Task: Take each line of the entries below that contains "نامه" and copy it.

Working data:
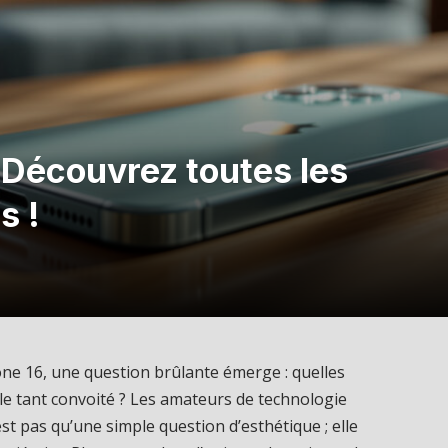
 Découvrez toutes les
s !
hone 16, une question brûlante émerge : quelles
e tant convoité ? Les amateurs de technologie
t pas qu’une simple question d’esthétique ; elle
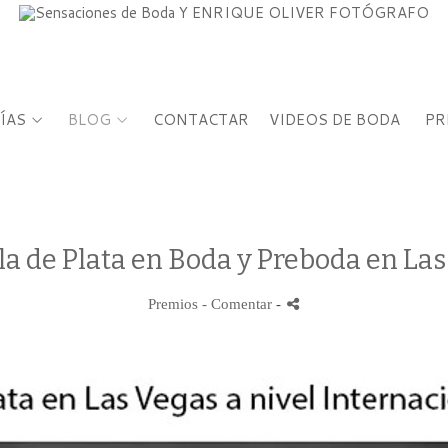
ÍAS
BLOG
CONTACTAR
VIDEOS DE BODA
PR
a de Plata en Boda y Preboda en La
Premios
- Comentar
-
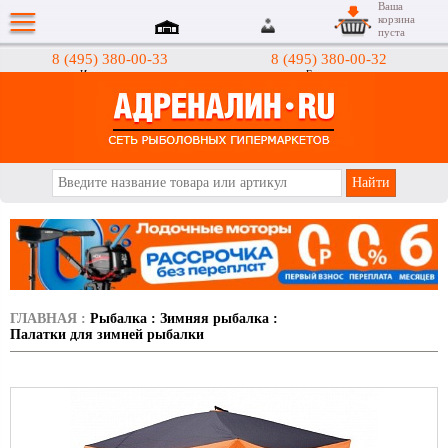
Ваша
корзина
пуста
8 (495) 380-00-33
8 (495) 380-00-32
Интернет-магазин
Гипермаркеты
АДРЕНАЛИН.RU
ГЛАВНАЯ
:
Рыбалка
:
Зимняя рыбалка
:
Палатки для зимней рыбалки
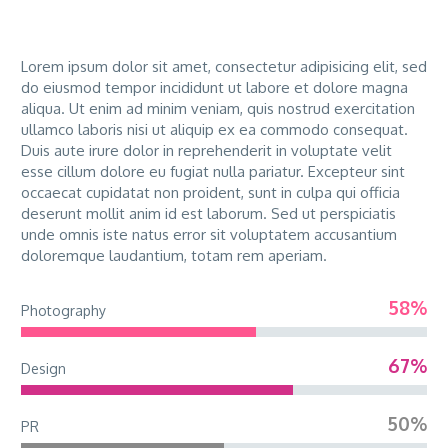
Lorem ipsum dolor sit amet, consectetur adipisicing elit, sed
do eiusmod tempor incididunt ut labore et dolore magna
aliqua. Ut enim ad minim veniam, quis nostrud exercitation
ullamco laboris nisi ut aliquip ex ea commodo consequat.
Duis aute irure dolor in reprehenderit in voluptate velit
esse cillum dolore eu fugiat nulla pariatur. Excepteur sint
occaecat cupidatat non proident, sunt in culpa qui officia
deserunt mollit anim id est laborum. Sed ut perspiciatis
unde omnis iste natus error sit voluptatem accusantium
doloremque laudantium, totam rem aperiam.
58%
Photography
67%
Design
50%
PR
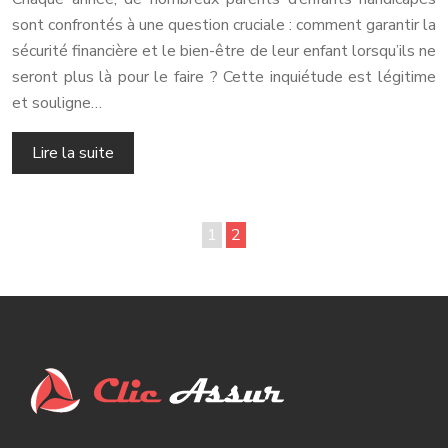
sont confrontés à une question cruciale : comment garantir la
sécurité financière et le bien-être de leur enfant lorsqu’ils ne
seront plus là pour le faire ? Cette inquiétude est légitime
et souligne…
Lire la suite
1
2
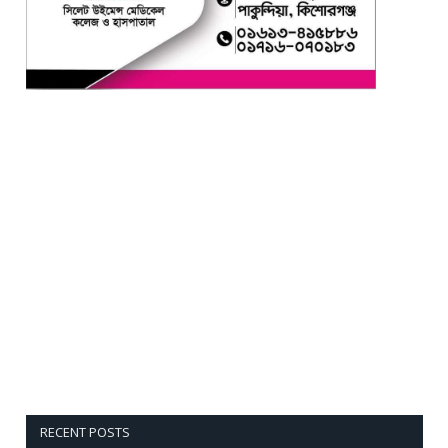
RECENT POSTS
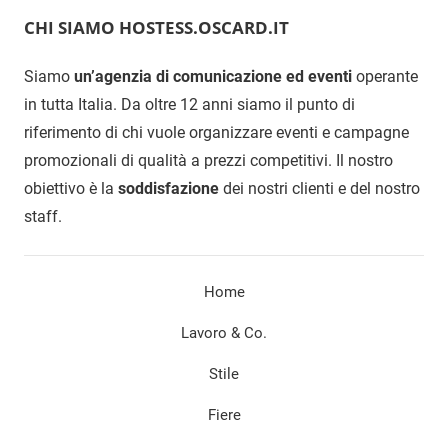
CHI SIAMO HOSTESS.OSCARD.IT
Siamo
un’agenzia di comunicazione ed eventi
operante
in tutta Italia. Da oltre 12 anni siamo il punto di
riferimento di chi vuole organizzare eventi e campagne
promozionali di qualità a prezzi competitivi. Il nostro
obiettivo è la
soddisfazione
dei nostri clienti e del nostro
staff.
Home
Lavoro & Co.
Stile
Fiere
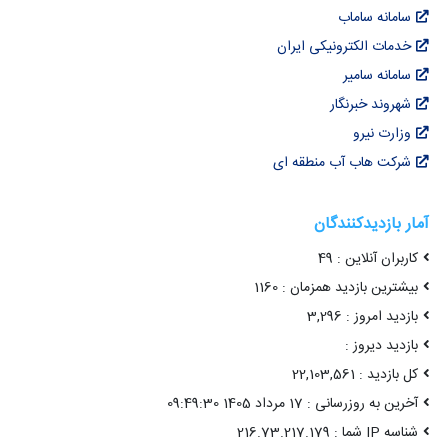
سامانه ساماب
خدمات الکترونیکی ایران
سامانه سامیر
شهروند خبرنگار
وزارت نیرو
شرکت هاب آب منطقه ای
آمار بازدیدکنندگان
کاربران آنلاین : 49
بیشترین بازدید همزمان : 1160
بازدید امروز : 3,296
بازدید دیروز :
کل بازدید : 22,103,561
آخرین به روزرسانی : 17 مرداد 1405 09:49:30
شناسه IP شما : 216.73.217.179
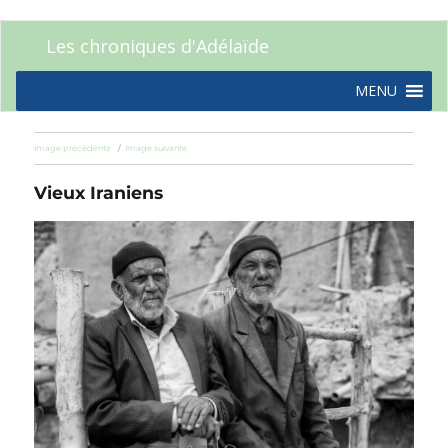
Les chroniques d'Adélaïde
MENU
Image précédente
Image suivante
Vieux Iraniens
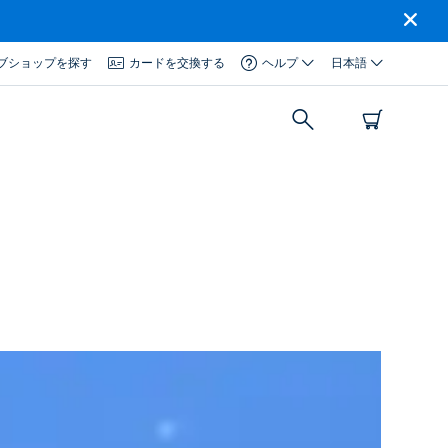
ブショップを探す
カードを交換する
ヘルプ
日本語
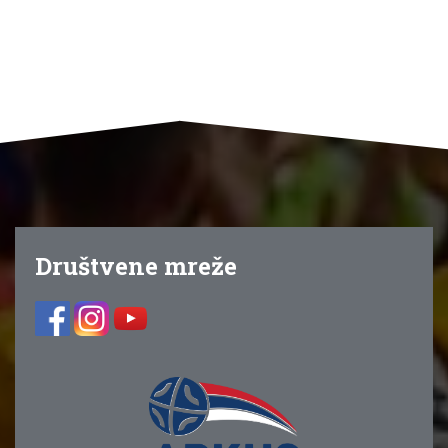
Društvene mreže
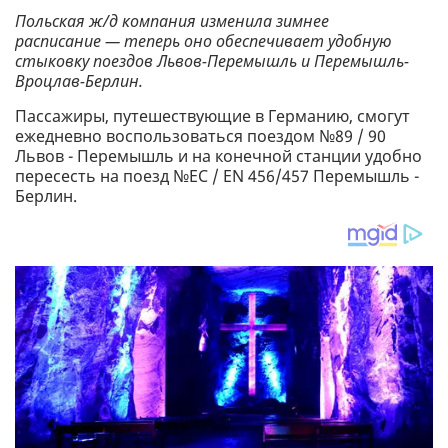
Польская ж/д компания изменила зимнее
расписание — теперь оно обеспечивает удобную
стыковку поездов Львов-Перемышль и Перемышль-
Вроцлав-Берлин.
Пассажиры, путешествующие в Германию, смогут
ежедневно воспользоваться поездом №89 / 90
Львов - Перемышль и на конечной станции удобно
пересесть на поезд №ЕС / EN 456/457 Перемышль -
Берлин.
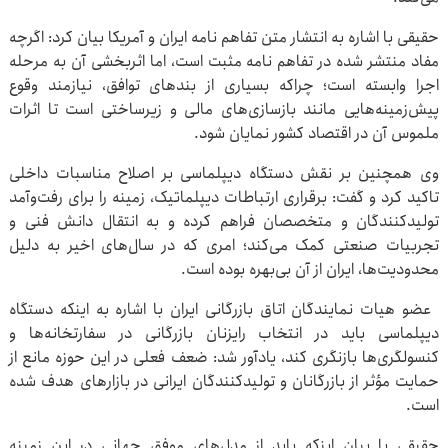
حقیقی با اشاره به انتشار متن تفاهم نامه ایران و آمریکا بیان کرد: اگرچه
مفاد منتشر شده در تفاهم نامه مثبت است، اما اثربخشی آن به مرحله
اجرا وابسته است؛ چراکه بسیاری از بندهای توافق، نیازمند وقوع
پیش‌زمینه‌هایی مانند بازسازی‌های مالی و زیرساختی است تا اثرات
ملموس آن در اقتصاد کشور نمایان شود.
وی همچنین بر نقش دستگاه دیپلماسی بر اصلاح مناسبات داخلی
تاکید کرد و گفت: برقراری ارتباطات دیپلماتیک، زمینه را برای رفت‌وآمد
تولیدکنندگان و متخصصان فراهم کرده و به انتقال دانش فنی و
تجربیات صنعتی کمک می‌کند؛ امری که در سال‌های اخیر به دلیل
محدودیت‌ها، ایران از آن بی‌بهره بوده است.
عضو هیات نمایندگان اتاق بازرگانی ایران با اشاره به اینکه دستگاه
دیپلماسی باید در انتخاب رایزنان بازرگانی در سفارتخانه‌ها و
کنسولگری‌ها بازنگری کند، یادآور شد: ضعف فعلی در این حوزه مانع از
حمایت مؤثر از بازرگانان و تولیدکنندگان ایرانی در بازارهای هدف شده
است.
حقیقی با بیان اینکه باید از مدل‌های موفق جهانی در این زمینه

Task solution:
حقیقی با اشاره به انتشار متن تفاهم نامه ایران و آمریکا بیان کرد: اگرچه
مفاد منتشر شده در تفاهم نامه مثبت است، اما اثربخشی آن به مرحله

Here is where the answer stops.